== What you are asked to do ==
Start at the line below containing "Importância dos registros das" and stop at the line containing "そんな視点で着付けの仕方を選べること。". Repeat every line of that stretch exactly, and nothing outside it.

== Data excerpts ==
····················
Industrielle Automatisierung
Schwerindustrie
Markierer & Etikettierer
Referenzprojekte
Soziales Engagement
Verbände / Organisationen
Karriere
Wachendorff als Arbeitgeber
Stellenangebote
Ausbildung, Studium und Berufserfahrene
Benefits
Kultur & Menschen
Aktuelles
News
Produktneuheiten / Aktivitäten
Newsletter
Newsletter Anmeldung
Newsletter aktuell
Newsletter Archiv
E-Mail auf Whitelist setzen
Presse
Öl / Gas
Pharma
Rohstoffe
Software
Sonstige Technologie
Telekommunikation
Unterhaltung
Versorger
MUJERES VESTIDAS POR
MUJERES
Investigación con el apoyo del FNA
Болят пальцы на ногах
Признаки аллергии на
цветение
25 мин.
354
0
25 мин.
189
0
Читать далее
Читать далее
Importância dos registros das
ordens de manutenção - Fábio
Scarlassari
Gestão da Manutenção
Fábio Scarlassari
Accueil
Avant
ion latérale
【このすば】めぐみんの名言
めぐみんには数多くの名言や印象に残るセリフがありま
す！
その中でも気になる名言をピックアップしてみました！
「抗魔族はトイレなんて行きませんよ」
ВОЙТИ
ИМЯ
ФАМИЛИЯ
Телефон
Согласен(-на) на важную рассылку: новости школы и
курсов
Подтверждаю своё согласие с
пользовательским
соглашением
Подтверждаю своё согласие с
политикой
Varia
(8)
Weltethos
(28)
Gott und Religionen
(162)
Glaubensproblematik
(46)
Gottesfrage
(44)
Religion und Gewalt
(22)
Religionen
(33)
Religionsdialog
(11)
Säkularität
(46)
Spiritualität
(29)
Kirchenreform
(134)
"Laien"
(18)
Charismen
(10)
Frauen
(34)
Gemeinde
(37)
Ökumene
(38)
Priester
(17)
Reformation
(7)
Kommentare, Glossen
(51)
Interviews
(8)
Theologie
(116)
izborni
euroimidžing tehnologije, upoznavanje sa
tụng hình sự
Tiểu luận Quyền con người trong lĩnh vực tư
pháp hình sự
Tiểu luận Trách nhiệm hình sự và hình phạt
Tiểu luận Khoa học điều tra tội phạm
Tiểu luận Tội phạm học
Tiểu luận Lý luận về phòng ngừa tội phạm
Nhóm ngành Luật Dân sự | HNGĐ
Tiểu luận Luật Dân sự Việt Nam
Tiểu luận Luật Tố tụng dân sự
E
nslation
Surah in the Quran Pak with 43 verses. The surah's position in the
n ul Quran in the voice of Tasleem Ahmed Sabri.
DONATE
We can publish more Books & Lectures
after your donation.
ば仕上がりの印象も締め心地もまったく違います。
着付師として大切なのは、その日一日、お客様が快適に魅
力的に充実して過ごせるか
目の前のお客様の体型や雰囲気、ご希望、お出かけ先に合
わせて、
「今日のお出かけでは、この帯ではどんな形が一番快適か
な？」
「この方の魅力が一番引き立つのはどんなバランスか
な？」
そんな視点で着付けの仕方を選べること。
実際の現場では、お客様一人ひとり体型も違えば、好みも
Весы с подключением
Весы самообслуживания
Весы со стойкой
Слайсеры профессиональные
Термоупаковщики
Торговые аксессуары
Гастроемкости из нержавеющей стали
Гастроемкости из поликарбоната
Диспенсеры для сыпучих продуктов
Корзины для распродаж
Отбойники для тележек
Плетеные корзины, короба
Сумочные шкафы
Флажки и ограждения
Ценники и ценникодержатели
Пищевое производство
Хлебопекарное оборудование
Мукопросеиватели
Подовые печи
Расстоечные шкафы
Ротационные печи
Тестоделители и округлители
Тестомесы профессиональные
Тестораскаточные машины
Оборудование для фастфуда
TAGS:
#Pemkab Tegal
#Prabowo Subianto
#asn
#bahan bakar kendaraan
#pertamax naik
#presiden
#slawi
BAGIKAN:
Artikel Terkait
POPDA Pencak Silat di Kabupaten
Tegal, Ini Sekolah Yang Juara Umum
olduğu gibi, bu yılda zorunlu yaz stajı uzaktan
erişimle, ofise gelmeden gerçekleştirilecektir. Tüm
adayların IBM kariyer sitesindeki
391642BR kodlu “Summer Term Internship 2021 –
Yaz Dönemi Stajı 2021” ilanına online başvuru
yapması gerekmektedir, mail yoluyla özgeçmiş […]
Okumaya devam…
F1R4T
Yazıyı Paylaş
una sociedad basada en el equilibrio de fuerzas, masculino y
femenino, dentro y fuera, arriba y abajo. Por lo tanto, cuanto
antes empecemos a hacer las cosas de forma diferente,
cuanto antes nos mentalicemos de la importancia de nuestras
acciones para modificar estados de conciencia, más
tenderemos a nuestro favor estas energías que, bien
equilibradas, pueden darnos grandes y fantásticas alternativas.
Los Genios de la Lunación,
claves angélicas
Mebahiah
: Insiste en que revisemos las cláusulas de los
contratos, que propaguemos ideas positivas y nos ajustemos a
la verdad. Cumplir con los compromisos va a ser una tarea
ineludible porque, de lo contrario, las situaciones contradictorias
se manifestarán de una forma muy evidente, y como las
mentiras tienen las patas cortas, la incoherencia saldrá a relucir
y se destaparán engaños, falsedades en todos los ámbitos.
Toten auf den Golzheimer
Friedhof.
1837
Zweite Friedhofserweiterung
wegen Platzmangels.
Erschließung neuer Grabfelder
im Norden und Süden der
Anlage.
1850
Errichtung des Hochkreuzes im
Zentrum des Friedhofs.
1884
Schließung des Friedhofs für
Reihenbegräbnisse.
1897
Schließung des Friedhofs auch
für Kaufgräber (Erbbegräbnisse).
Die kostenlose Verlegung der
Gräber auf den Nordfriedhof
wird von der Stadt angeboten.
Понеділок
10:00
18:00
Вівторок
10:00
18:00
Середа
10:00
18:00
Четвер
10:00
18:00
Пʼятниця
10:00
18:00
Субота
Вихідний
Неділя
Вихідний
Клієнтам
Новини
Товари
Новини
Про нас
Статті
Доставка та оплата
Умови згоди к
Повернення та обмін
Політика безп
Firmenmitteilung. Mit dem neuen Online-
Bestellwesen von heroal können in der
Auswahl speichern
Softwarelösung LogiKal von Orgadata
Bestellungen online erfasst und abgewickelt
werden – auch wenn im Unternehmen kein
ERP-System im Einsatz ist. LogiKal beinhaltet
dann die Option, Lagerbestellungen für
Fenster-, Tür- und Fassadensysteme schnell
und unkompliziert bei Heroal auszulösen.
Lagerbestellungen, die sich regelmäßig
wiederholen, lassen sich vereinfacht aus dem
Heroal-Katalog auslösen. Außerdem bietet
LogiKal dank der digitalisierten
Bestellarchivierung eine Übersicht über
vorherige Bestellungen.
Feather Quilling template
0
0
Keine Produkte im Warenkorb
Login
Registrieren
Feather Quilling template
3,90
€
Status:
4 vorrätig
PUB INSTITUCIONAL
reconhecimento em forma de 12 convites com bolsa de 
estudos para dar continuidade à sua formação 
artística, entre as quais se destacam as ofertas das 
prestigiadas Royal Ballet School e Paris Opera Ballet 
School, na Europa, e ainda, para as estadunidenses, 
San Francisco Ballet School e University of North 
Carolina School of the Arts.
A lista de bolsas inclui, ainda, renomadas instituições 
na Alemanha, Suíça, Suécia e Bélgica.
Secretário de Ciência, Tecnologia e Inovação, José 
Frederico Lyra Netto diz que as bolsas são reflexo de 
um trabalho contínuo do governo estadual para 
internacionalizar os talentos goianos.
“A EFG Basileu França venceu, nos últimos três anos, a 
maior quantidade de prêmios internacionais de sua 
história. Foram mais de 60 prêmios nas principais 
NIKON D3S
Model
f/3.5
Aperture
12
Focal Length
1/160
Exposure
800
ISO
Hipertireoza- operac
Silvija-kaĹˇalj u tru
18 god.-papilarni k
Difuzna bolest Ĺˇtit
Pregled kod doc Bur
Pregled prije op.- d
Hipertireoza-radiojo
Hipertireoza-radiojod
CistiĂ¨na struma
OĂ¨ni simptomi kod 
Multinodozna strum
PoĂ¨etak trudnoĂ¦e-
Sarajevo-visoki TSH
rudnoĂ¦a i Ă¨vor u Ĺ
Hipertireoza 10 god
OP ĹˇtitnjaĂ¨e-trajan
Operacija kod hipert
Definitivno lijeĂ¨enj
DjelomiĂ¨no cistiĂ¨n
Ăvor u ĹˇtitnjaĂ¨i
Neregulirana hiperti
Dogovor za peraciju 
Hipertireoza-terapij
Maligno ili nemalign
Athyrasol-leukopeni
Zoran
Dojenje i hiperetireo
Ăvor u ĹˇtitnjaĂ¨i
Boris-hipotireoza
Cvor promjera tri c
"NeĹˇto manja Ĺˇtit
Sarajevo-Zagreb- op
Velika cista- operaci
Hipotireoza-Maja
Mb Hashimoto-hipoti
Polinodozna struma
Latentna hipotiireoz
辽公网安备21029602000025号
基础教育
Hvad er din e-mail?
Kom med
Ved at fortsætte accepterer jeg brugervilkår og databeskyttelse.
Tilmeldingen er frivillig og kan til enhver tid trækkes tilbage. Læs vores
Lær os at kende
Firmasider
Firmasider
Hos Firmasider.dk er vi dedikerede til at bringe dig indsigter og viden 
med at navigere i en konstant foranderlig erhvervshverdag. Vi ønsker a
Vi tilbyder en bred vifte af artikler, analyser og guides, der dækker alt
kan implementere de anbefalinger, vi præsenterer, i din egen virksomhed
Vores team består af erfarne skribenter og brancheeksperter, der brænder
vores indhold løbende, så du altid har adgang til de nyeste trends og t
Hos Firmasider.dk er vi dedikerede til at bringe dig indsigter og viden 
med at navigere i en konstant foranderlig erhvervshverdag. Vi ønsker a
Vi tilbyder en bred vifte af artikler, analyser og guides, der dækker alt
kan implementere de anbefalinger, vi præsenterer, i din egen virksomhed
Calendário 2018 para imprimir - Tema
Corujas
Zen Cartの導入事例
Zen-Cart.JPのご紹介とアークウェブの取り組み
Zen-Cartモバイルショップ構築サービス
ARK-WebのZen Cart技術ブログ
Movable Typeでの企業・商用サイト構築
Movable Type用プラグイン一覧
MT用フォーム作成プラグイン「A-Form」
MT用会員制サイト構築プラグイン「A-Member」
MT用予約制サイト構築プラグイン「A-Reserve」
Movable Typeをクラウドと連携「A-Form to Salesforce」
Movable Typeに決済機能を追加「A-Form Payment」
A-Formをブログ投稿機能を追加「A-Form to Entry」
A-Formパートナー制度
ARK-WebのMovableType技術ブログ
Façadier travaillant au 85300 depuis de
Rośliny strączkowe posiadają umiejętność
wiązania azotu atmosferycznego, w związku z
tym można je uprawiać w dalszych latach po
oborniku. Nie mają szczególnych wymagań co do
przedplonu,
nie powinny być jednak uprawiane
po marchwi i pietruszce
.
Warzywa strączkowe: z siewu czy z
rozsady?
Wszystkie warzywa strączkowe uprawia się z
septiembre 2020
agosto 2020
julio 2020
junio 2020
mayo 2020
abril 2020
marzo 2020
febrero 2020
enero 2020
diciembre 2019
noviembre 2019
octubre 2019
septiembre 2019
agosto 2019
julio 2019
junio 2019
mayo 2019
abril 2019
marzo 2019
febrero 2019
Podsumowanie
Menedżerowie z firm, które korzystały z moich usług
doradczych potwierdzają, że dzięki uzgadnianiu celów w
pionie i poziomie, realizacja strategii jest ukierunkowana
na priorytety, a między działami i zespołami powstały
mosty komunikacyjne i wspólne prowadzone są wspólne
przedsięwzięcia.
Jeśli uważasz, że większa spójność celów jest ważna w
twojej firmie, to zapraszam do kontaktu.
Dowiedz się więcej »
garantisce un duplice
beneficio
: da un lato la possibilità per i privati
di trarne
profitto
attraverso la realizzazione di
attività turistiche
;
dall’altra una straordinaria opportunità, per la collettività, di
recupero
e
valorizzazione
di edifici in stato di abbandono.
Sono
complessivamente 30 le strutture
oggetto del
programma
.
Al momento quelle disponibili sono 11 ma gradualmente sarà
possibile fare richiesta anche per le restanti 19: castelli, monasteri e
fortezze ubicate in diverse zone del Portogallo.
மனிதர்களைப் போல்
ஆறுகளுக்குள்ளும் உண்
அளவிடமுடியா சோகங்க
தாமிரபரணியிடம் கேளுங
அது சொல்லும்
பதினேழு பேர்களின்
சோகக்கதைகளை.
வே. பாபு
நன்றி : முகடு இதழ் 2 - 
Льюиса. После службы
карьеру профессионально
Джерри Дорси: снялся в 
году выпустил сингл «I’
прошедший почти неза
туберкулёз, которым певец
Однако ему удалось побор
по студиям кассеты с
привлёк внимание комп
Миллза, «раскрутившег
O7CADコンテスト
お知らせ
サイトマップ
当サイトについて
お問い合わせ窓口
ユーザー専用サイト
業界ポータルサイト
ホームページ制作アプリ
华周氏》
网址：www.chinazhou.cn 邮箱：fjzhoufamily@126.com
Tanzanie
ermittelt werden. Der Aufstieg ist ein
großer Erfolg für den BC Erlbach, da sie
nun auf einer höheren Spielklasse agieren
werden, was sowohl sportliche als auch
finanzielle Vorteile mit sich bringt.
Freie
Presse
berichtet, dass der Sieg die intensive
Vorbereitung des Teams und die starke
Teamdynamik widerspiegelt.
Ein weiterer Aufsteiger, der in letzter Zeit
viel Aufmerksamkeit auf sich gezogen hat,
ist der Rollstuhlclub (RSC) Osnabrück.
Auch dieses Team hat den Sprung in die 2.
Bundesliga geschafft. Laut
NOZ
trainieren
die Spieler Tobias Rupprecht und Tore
····················
== Solution for this problem ==
Importância dos registros das
ordens de manutenção - Fábio
Scarlassari
Gestão da Manutenção
Fábio Scarlassari
Accueil
Avant
ion latérale
【このすば】めぐみんの名言
めぐみんには数多くの名言や印象に残るセリフがありま
す！
その中でも気になる名言をピックアップしてみました！
「抗魔族はトイレなんて行きませんよ」
ВОЙТИ
ИМЯ
ФАМИЛИЯ
Телефон
Согласен(-на) на важную рассылку: новости школы и
курсов
Подтверждаю своё согласие с
пользовательским
соглашением
Подтверждаю своё согласие с
политикой
Varia
(8)
Weltethos
(28)
Gott und Religionen
(162)
Glaubensproblematik
(46)
Gottesfrage
(44)
Religion und Gewalt
(22)
Religionen
(33)
Religionsdialog
(11)
Säkularität
(46)
Spiritualität
(29)
Kirchenreform
(134)
"Laien"
(18)
Charismen
(10)
Frauen
(34)
Gemeinde
(37)
Ökumene
(38)
Priester
(17)
Reformation
(7)
Kommentare, Glossen
(51)
Interviews
(8)
Theologie
(116)
izborni
euroimidžing tehnologije, upoznavanje sa
tụng hình sự
Tiểu luận Quyền con người trong lĩnh vực tư
pháp hình sự
Tiểu luận Trách nhiệm hình sự và hình phạt
Tiểu luận Khoa học điều tra tội phạm
Tiểu luận Tội phạm học
Tiểu luận Lý luận về phòng ngừa tội phạm
Nhóm ngành Luật Dân sự | HNGĐ
Tiểu luận Luật Dân sự Việt Nam
Tiểu luận Luật Tố tụng dân sự
E
nslation
Surah in the Quran Pak with 43 verses. The surah's position in the
n ul Quran in the voice of Tasleem Ahmed Sabri.
DONATE
We can publish more Books & Lectures
after your donation.
ば仕上がりの印象も締め心地もまったく違います。
着付師として大切なのは、その日一日、お客様が快適に魅
力的に充実して過ごせるか
目の前のお客様の体型や雰囲気、ご希望、お出かけ先に合
わせて、
「今日のお出かけでは、この帯ではどんな形が一番快適か
な？」
「この方の魅力が一番引き立つのはどんなバランスか
な？」
そんな視点で着付けの仕方を選べること。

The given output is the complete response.